• **Task statement**
Every line with the string "Google" in it belongs in your answer, so copy them all from the data.

• **Records for this exercise**
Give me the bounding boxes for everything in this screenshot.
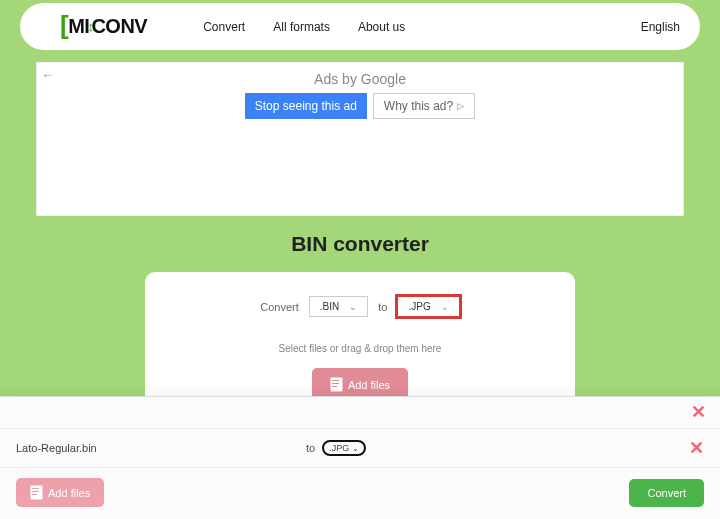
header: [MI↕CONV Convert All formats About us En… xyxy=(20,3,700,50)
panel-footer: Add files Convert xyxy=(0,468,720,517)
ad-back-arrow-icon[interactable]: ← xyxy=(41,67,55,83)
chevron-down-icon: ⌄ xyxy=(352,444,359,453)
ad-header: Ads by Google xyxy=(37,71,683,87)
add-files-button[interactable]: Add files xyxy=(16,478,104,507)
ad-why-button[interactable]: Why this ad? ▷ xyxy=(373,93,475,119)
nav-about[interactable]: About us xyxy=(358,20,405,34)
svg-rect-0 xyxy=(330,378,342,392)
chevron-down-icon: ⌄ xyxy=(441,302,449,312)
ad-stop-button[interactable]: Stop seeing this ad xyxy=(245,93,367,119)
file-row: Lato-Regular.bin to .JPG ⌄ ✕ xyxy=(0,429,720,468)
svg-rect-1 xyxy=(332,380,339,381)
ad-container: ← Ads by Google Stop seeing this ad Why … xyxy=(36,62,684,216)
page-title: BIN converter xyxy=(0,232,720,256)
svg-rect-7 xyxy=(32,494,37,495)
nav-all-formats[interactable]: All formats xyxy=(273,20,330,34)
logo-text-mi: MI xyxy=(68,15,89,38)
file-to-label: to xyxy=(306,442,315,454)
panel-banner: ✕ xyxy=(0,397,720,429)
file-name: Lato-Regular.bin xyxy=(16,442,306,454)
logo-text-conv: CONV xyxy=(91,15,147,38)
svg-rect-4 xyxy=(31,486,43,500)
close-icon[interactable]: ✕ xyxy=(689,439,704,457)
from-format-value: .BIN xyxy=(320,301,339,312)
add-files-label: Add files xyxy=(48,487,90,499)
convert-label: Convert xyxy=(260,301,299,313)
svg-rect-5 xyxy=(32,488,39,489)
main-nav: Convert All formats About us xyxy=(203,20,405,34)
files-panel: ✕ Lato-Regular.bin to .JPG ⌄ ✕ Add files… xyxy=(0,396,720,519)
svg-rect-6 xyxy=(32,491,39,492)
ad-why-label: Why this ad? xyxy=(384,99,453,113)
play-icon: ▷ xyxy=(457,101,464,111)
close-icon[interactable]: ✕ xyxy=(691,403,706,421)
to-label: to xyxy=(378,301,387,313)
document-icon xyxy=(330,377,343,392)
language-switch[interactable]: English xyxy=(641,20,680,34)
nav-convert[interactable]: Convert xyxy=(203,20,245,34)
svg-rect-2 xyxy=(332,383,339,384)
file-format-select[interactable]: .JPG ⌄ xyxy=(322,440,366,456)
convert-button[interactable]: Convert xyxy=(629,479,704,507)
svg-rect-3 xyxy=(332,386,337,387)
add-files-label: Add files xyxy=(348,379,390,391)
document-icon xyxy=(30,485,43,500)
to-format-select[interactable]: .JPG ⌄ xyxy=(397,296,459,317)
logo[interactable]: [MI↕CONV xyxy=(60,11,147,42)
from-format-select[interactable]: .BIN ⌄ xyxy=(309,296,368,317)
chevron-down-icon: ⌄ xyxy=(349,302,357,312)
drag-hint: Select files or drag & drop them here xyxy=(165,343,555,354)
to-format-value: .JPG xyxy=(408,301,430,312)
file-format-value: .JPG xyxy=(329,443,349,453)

• **Response**
ad-header: Ads by Google xyxy=(37,71,683,87)
ad-container: ← Ads by Google Stop seeing this ad Why … xyxy=(36,62,684,216)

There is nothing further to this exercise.